• [Page images and extracted text]:

***

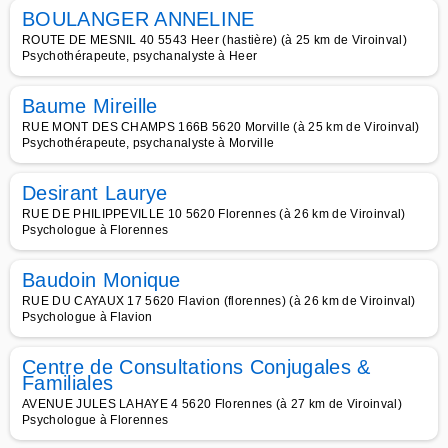
BOULANGER ANNELINE
ROUTE DE MESNIL 40 5543 Heer (hastière) (à 25 km de Viroinval)
Psychothérapeute, psychanalyste à Heer
Baume Mireille
RUE MONT DES CHAMPS 166B 5620 Morville (à 25 km de Viroinval)
Psychothérapeute, psychanalyste à Morville
Desirant Laurye
RUE DE PHILIPPEVILLE 10 5620 Florennes (à 26 km de Viroinval)
Psychologue à Florennes
Baudoin Monique
RUE DU CAYAUX 17 5620 Flavion (florennes) (à 26 km de Viroinval)
Psychologue à Flavion
Centre de Consultations Conjugales &
Familiales
AVENUE JULES LAHAYE 4 5620 Florennes (à 27 km de Viroinval)
Psychologue à Florennes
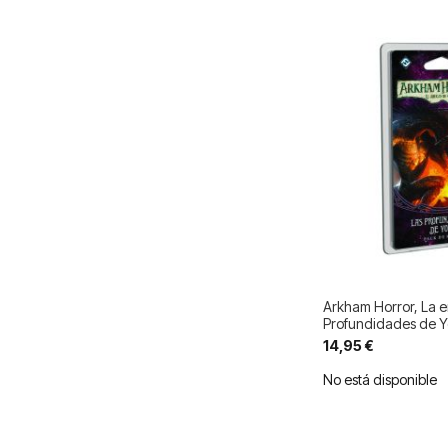
Arkham Horror, La e
Profundidades de Y
14,95 €
No está disponible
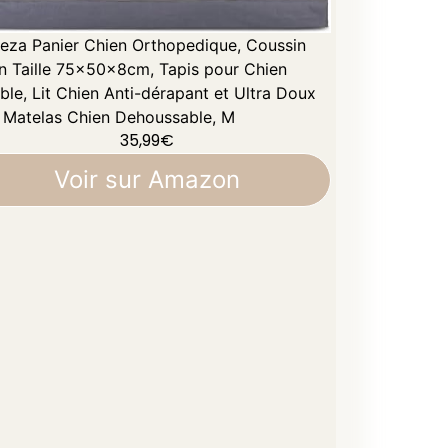
eza Panier Chien Orthopedique, Coussin
n Taille 75x50x8cm, Tapis pour Chien
ble, Lit Chien Anti-dérapant et Ultra Doux
, Matelas Chien Dehoussable, M
35,99
€
Voir sur Amazon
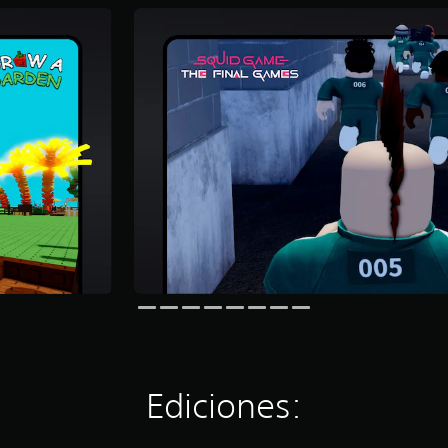
Ediciones:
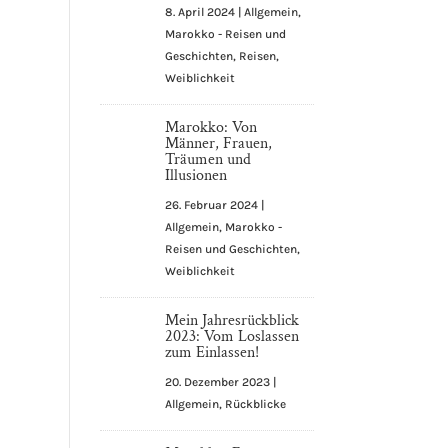
8. April 2024
|
Allgemein
,
Marokko - Reisen und
Geschichten
,
Reisen
,
Weiblichkeit
Marokko: Von
Männer, Frauen,
Träumen und
Illusionen
26. Februar 2024
|
Allgemein
,
Marokko -
Reisen und Geschichten
,
Weiblichkeit
Mein Jahresrückblick
2023: Vom Loslassen
zum Einlassen!
20. Dezember 2023
|
Allgemein
,
Rückblicke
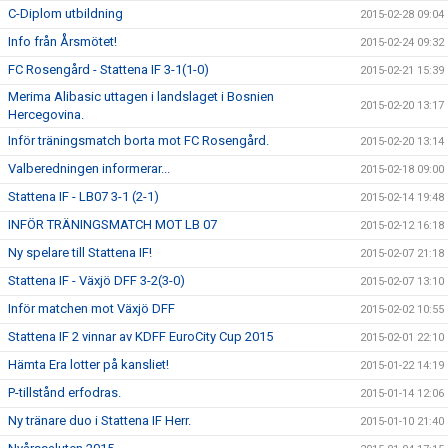
C-Diplom utbildning
2015-02-28 09:04
Info från Årsmötet!
2015-02-24 09:32
FC Rosengård - Stattena IF 3-1(1-0)
2015-02-21 15:39
Merima Alibasic uttagen i landslaget i Bosnien
2015-02-20 13:17
Hercegovina.
Inför träningsmatch borta mot FC Rosengård.
2015-02-20 13:14
Valberedningen informerar...
2015-02-18 09:00
Stattena IF - LB07 3-1 (2-1)
2015-02-14 19:48
INFÖR TRÄNINGSMATCH MOT LB 07
2015-02-12 16:18
Ny spelare till Stattena IF!
2015-02-07 21:18
Stattena IF - Växjö DFF 3-2(3-0)
2015-02-07 13:10
Inför matchen mot Växjö DFF
2015-02-02 10:55
Stattena IF 2 vinnar av KDFF EuroCity Cup 2015
2015-02-01 22:10
Hämta Era lotter på kansliet!
2015-01-22 14:19
P-tillstånd erfodras.
2015-01-14 12:06
Ny tränare duo i Stattena IF Herr.
2015-01-10 21:40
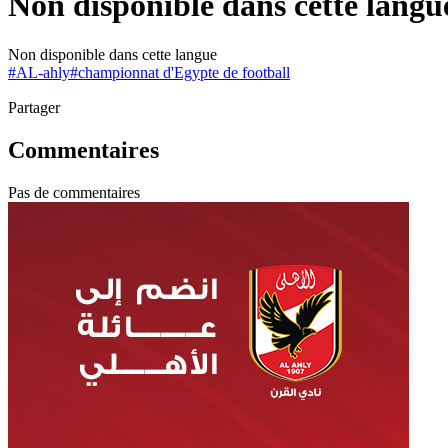
Non disponible dans cette langu
Non disponible dans cette langue
#
AL-ahly
#
championnat d'Egypte de football
Partager
Commentaires
Pas de commentaires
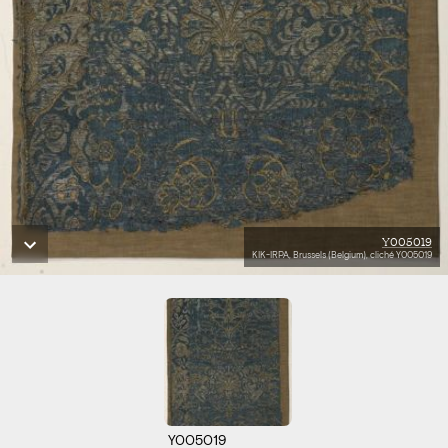
Y005019
KIK-IRPA, Brussels (Belgium), cliché Y005019
Y005019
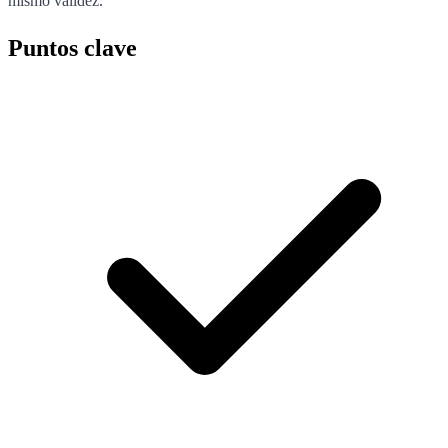
mismo validez.
Puntos clave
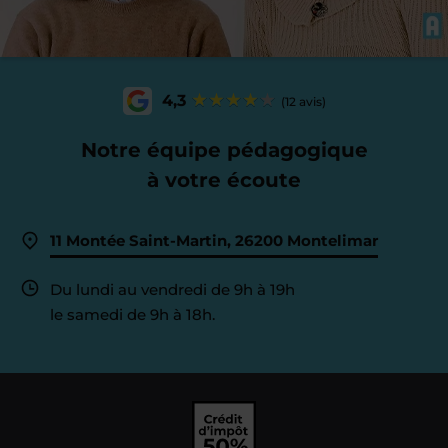
4,3
(12 avis)
Notre équipe pédagogique
à votre écoute
11 Montée Saint-Martin, 26200 Montelimar
Du lundi au vendredi de 9h à 19h
le samedi de 9h à 18h.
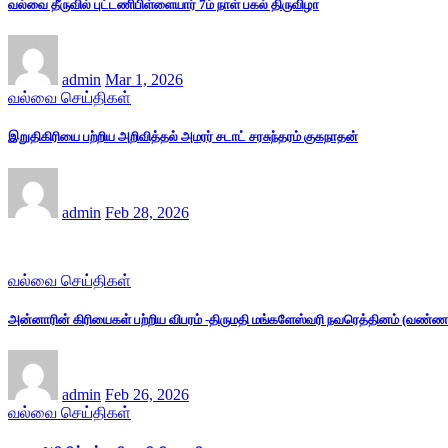
வல்வை தீருவில் புட்டணிபிள்ளையார் 7ம் நாள் பகல் திருவிழா
admin
Mar 1, 2026
வல்வை செய்திகள்
இறுதிகிரியை பற்றிய அறிவித்தல் அமரர் சடாட் சரசுந்தரம் குகநாதன்
admin
Feb 28, 2026
வல்வை செய்திகள்
அன்னாரின் கிரியைகள் பற்றிய விபரம் -திருமதி மங்களேஸ்வரி நவரெத்தினம் (வண்ணம
admin
Feb 26, 2026
வல்வை செய்திகள்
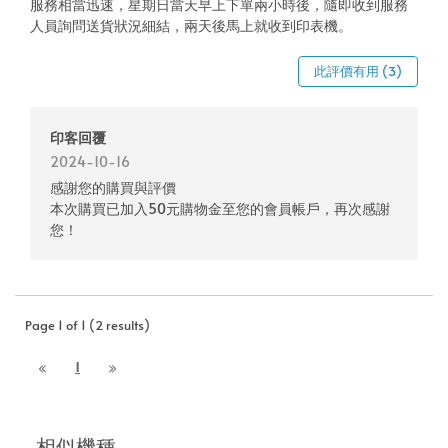
服務相當迅速，星期日當天早上下單兩小時後，隨即收到服務
人員詢問送貨狀況細結，兩天後馬上就收到印表機。
此評價有用 (3)
印客回覆
2024-10-16
感謝您的購買與評價
本次購買已加入50元購物金至您的會員帳戶，再次感謝
您！
Page 1 of 1 (2 results)
1
相似機種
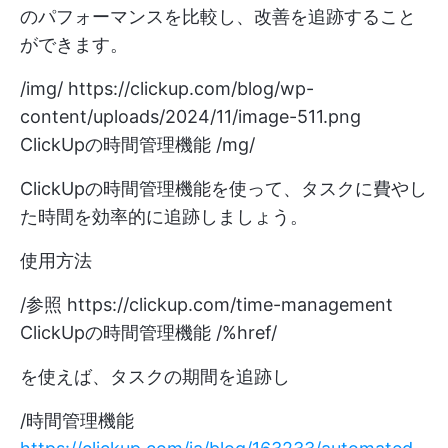
のパフォーマンスを比較し、改善を追跡すること
ができます。
/img/
https://clickup.com/blog/wp-
content/uploads/2024/11/image-511.png
ClickUpの時間管理機能 /mg/
ClickUpの時間管理機能を使って、タスクに費やし
た時間を効率的に追跡しましょう。
使用方法
/参照
https://clickup.com/time-management
ClickUpの時間管理機能 /%href/
を使えば、タスクの期間を追跡し
/時間管理機能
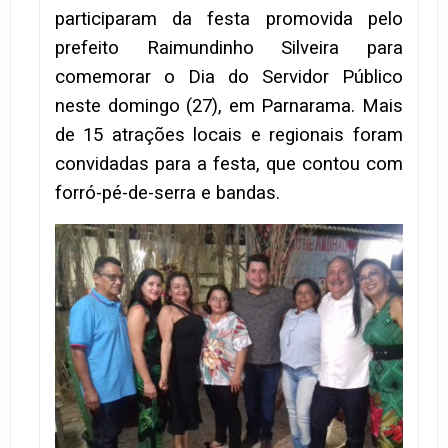
participaram da festa promovida pelo
prefeito Raimundinho Silveira para
comemorar o Dia do Servidor Público
neste domingo (27), em Parnarama. Mais
de 15 atrações locais e regionais foram
convidadas para a festa, que contou com
forró-pé-de-serra e bandas.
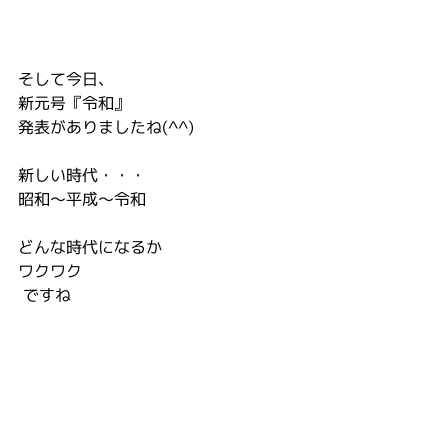
そして今日、
新元号『令和』
発表がありましたね(^^)
新しい時代・・・
昭和〜平成〜令和
どんな時代になるか
ワクワク
 ですね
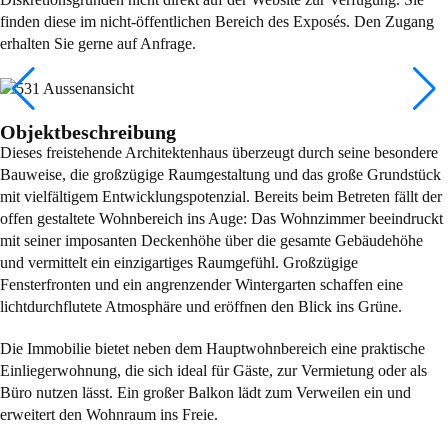
finden diese im nicht-öffentlichen Bereich des Exposés. Den Zugang
erhalten Sie gerne auf Anfrage.
Objektbeschreibung
Dieses freistehende Architektenhaus überzeugt durch seine besondere
Bauweise, die großzügige Raumgestaltung und das große Grundstück
mit vielfältigem Entwicklungspotenzial. Bereits beim Betreten fällt der
offen gestaltete Wohnbereich ins Auge: Das Wohnzimmer beeindruckt
mit seiner imposanten Deckenhöhe über die gesamte Gebäudehöhe
und vermittelt ein einzigartiges Raumgefühl. Großzügige
Fensterfronten und ein angrenzender Wintergarten schaffen eine
lichtdurchflutete Atmosphäre und eröffnen den Blick ins Grüne.
Die Immobilie bietet neben dem Hauptwohnbereich eine praktische
Einliegerwohnung, die sich ideal für Gäste, zur Vermietung oder als
Büro nutzen lässt. Ein großer Balkon lädt zum Verweilen ein und
erweitert den Wohnraum ins Freie.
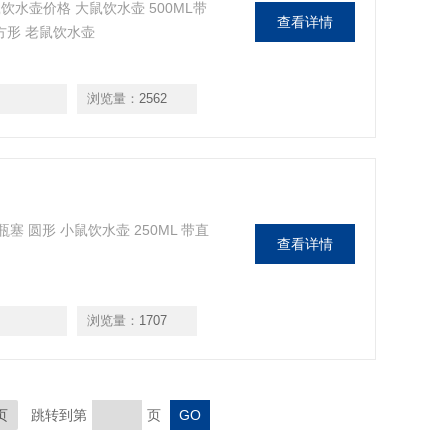
水壶价格 大鼠饮水壶 500ML带
查看详情
方形 老鼠饮水壶
浏览量：
2562
塞 圆形 小鼠饮水壶 250ML 带直
查看详情
浏览量：
1707
页
跳转到第
页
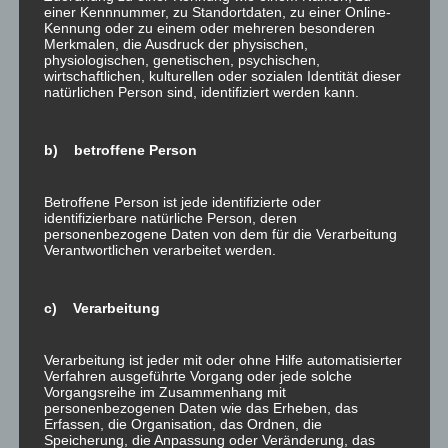
einer Kennnummer, zu Standortdaten, zu einer Online-
Auskunft, Löschung und
Kennung oder zu einem oder mehreren besonderen
Merkmalen, die Ausdruck der physischen,
Berichtigung
physiologischen, genetischen, psychischen,
wirtschaftlichen, kulturellen oder sozialen Identität dieser
Sie haben im Rahmen der geltenden gesetzlichen
natürlichen Person sind, identifiziert werden kann.
Bestimmungen jederzeit das Recht auf unentgeltliche
Auskunft über Ihre gespeicherten personenbezogenen
b) betroffene Person
Daten, deren Herkunft und Empfänger und den Zweck
der Datenverarbeitung und ggf. ein Recht auf
Berichtigung oder Löschung dieser Daten. Hierzu sowie
Betroffene Person ist jede identifizierte oder
identifizierbare natürliche Person, deren
zu weiteren Fragen zum Thema personenbezogene
personenbezogene Daten von dem für die Verarbeitung
Daten können Sie sich jederzeit an uns wenden.
Verantwortlichen verarbeitet werden.
Recht auf Einschränkung der
Verarbeitung
c) Verarbeitung
Sie haben das Recht, die Einschränkung der
Verarbeitung Ihrer personenbezogenen Daten zu
Verarbeitung ist jeder mit oder ohne Hilfe automatisierter
Verfahren ausgeführte Vorgang oder jede solche
verlangen. Hierzu können Sie sich jederzeit an uns
Vorgangsreihe im Zusammenhang mit
wenden. Das Recht auf Einschränkung der Verarbeitung
personenbezogenen Daten wie das Erheben, das
Erfassen, die Organisation, das Ordnen, die
besteht in folgenden Fällen:
Speicherung, die Anpassung oder Veränderung, das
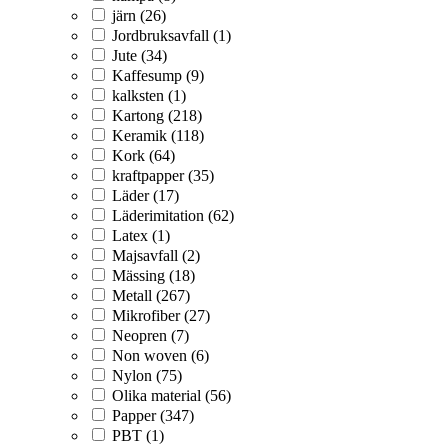
järn (26)
Jordbruksavfall (1)
Jute (34)
Kaffesump (9)
kalksten (1)
Kartong (218)
Keramik (118)
Kork (64)
kraftpapper (35)
Läder (17)
Läderimitation (62)
Latex (1)
Majsavfall (2)
Mässing (18)
Metall (267)
Mikrofiber (27)
Neopren (7)
Non woven (6)
Nylon (75)
Olika material (56)
Papper (347)
PBT (1)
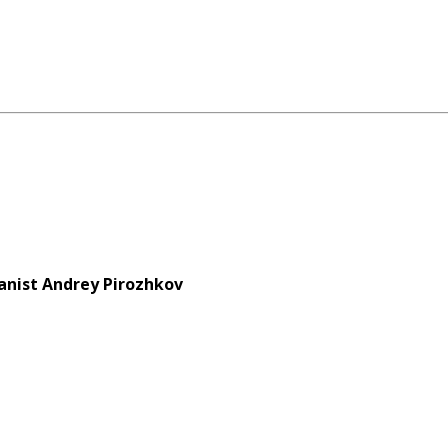
nist Andrey Pirozhkov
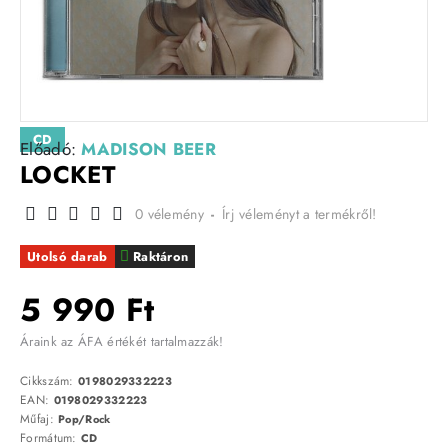
CD
Előadó:
MADISON BEER
LOCKET
0 vélemény
-
Írj véleményt a termékről!
Utolsó darab
Raktáron
5 990 Ft
Áraink az ÁFA értékét tartalmazzák!
Cikkszám:
0198029332223
EAN:
0198029332223
Műfaj:
Pop/Rock
Formátum:
CD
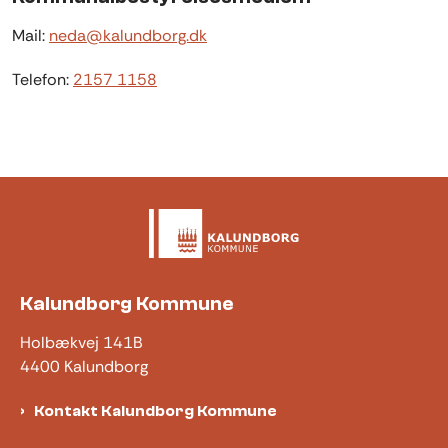
Mail:
neda@kalundborg.dk
Telefon:
2157 1158
Kalundborg Kommune
Holbækvej 141B
4400 Kalundborg
Kontakt Kalundborg Kommune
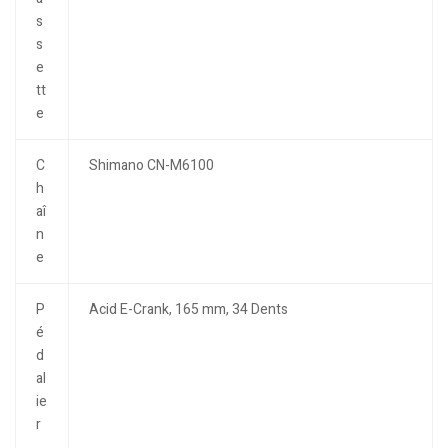
s
s
e
tt
e
C
Shimano CN-M6100
h
aî
n
e
P
Acid E-Crank, 165 mm, 34 Dents
é
d
al
ie
r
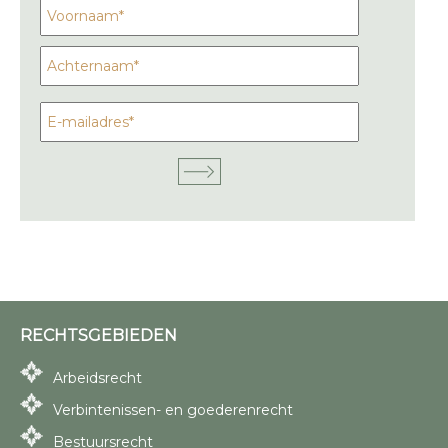
RECHTSGEBIEDEN
Arbeidsrecht
Verbintenissen- en goederenrecht
Bestuursrecht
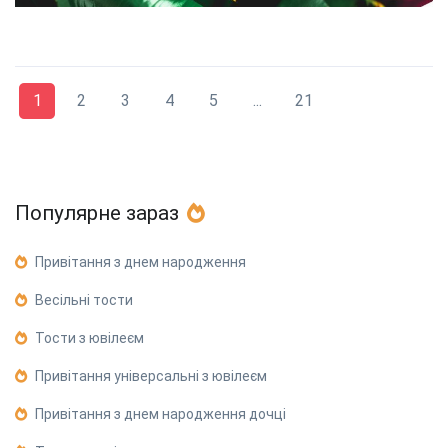
1
2
3
4
5
...
21
Популярне зараз
Привітання з днем народження
Весільні тости
Тости з ювілеєм
Привітання універсальні з ювілеєм
Привітання з днем народження дочці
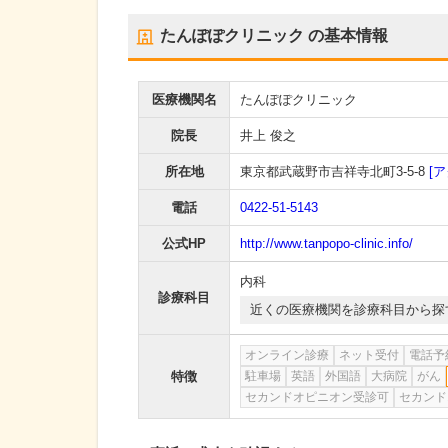
たんぽぽクリニック
の基本情報
医療機関名
たんぽぽクリニック
院長
井上 俊之
所在地
東京都武蔵野市吉祥寺北町3-5-8
[
電話
0422-51-5143
公式HP
http://www.tanpopo-clinic.info/
内科
診療科目
近くの医療機関を診療科目から探
オンライン診療
ネット受付
電話予
特徴
駐車場
英語
外国語
大病院
がん
セカンドオピニオン受診可
セカンド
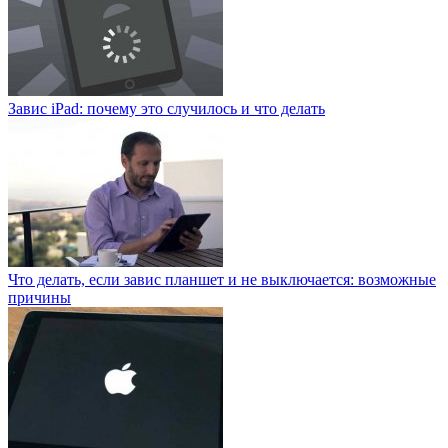
Завис iPad: почему это случилось и что делать
Что делать, если завис планшет и не выключается: возможные
причины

***

• [TASK ITEM]:
Using the data above, say how many lines include the word "haben". Write only that number.

• [TASK RESPONSE]:
2